%%
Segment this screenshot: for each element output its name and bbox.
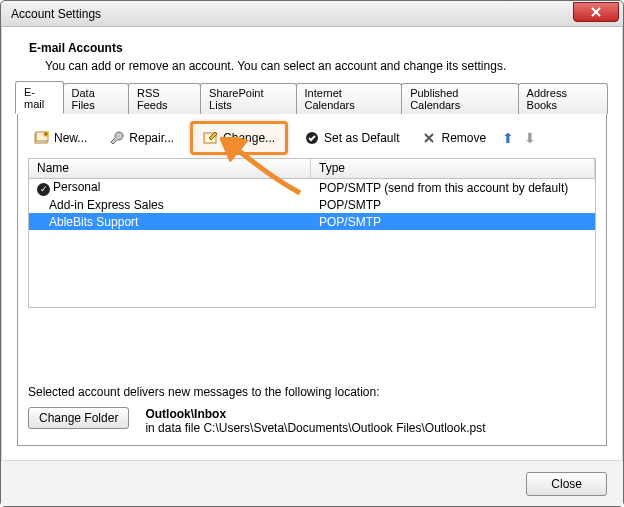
table-row[interactable]: AbleBits Support POP/SMTP	[29, 213, 595, 230]
toolbar: New... Repair... Change...	[28, 124, 596, 158]
cell-name: Add-in Express Sales	[29, 198, 311, 212]
delivery-folder: Outlook\Inbox	[145, 407, 226, 421]
new-label: New...	[54, 131, 87, 145]
tab-data-files[interactable]: Data Files	[63, 83, 130, 114]
tab-address-books[interactable]: Address Books	[518, 83, 608, 114]
tab-rss-feeds[interactable]: RSS Feeds	[128, 83, 201, 114]
tab-sharepoint-lists[interactable]: SharePoint Lists	[200, 83, 296, 114]
tab-internet-calendars[interactable]: Internet Calendars	[296, 83, 403, 114]
repair-account-button[interactable]: Repair...	[103, 127, 180, 149]
email-tab-panel: New... Repair... Change...	[17, 113, 607, 446]
move-down-button[interactable]: ⬇	[524, 130, 536, 146]
cell-type: POP/SMTP	[311, 198, 595, 212]
delivery-path: in data file C:\Users\Sveta\Documents\Ou…	[145, 421, 485, 435]
remove-label: Remove	[441, 131, 486, 145]
table-row[interactable]: ✓Personal POP/SMTP (send from this accou…	[29, 179, 595, 196]
accounts-table: Name Type ✓Personal POP/SMTP (send from …	[28, 158, 596, 308]
close-button[interactable]: Close	[526, 472, 607, 496]
default-check-icon: ✓	[37, 183, 50, 196]
titlebar: Account Settings	[1, 1, 623, 27]
delivery-section: Selected account delivers new messages t…	[28, 385, 596, 435]
window-title: Account Settings	[11, 7, 101, 21]
cell-name: AbleBits Support	[29, 215, 311, 229]
section-subtext: You can add or remove an account. You ca…	[45, 59, 607, 73]
delivery-label: Selected account delivers new messages t…	[28, 385, 596, 399]
check-circle-icon	[304, 130, 320, 146]
change-icon	[203, 130, 219, 146]
set-default-label: Set as Default	[324, 131, 399, 145]
close-icon	[590, 7, 602, 17]
account-settings-window: Account Settings E-mail Accounts You can…	[0, 0, 624, 507]
change-folder-button[interactable]: Change Folder	[28, 407, 129, 429]
move-up-button[interactable]: ⬆	[502, 130, 514, 146]
delivery-text: Outlook\Inbox in data file C:\Users\Svet…	[145, 407, 485, 435]
change-label: Change...	[223, 131, 275, 145]
tab-bar: E-mail Data Files RSS Feeds SharePoint L…	[15, 91, 607, 113]
column-header-name[interactable]: Name	[29, 159, 311, 178]
tab-published-calendars[interactable]: Published Calendars	[401, 83, 518, 114]
remove-icon	[421, 130, 437, 146]
column-header-type[interactable]: Type	[311, 159, 595, 178]
change-account-button[interactable]: Change...	[190, 121, 288, 155]
dialog-footer: Close	[1, 460, 623, 506]
dialog-body: E-mail Accounts You can add or remove an…	[1, 27, 623, 460]
remove-account-button[interactable]: Remove	[415, 127, 492, 149]
repair-icon	[109, 130, 125, 146]
table-row[interactable]: Add-in Express Sales POP/SMTP	[29, 196, 595, 213]
new-icon	[34, 130, 50, 146]
cell-type: POP/SMTP	[311, 215, 595, 229]
cell-type: POP/SMTP (send from this account by defa…	[311, 181, 595, 195]
table-header: Name Type	[29, 159, 595, 179]
window-close-button[interactable]	[573, 2, 619, 22]
new-account-button[interactable]: New...	[28, 127, 93, 149]
set-default-button[interactable]: Set as Default	[298, 127, 405, 149]
repair-label: Repair...	[129, 131, 174, 145]
cell-name: ✓Personal	[29, 180, 311, 195]
tab-email[interactable]: E-mail	[15, 81, 64, 114]
section-heading: E-mail Accounts	[29, 41, 607, 55]
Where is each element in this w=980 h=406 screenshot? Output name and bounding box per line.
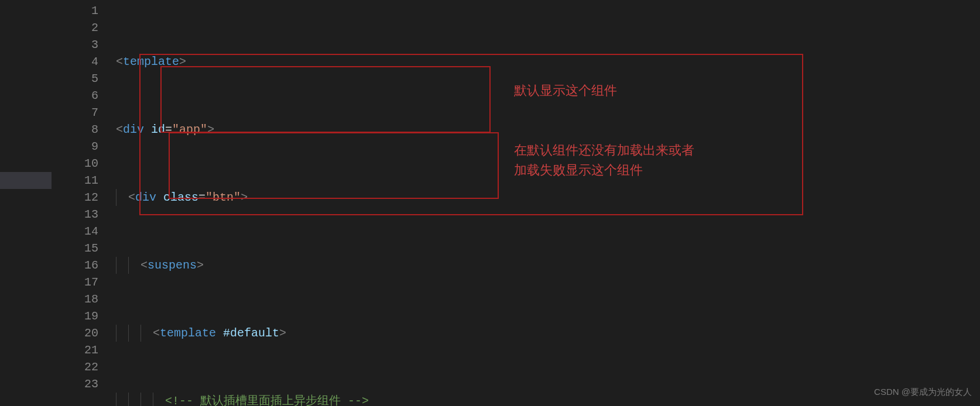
%%
Work request> Please go through the data and copy each line containing the word "delivers".

Completed task>
delivery-section: Selected account delivers new messages t…	[28, 385, 596, 435]
delivery-label: Selected account delivers new messages t…	[28, 385, 596, 399]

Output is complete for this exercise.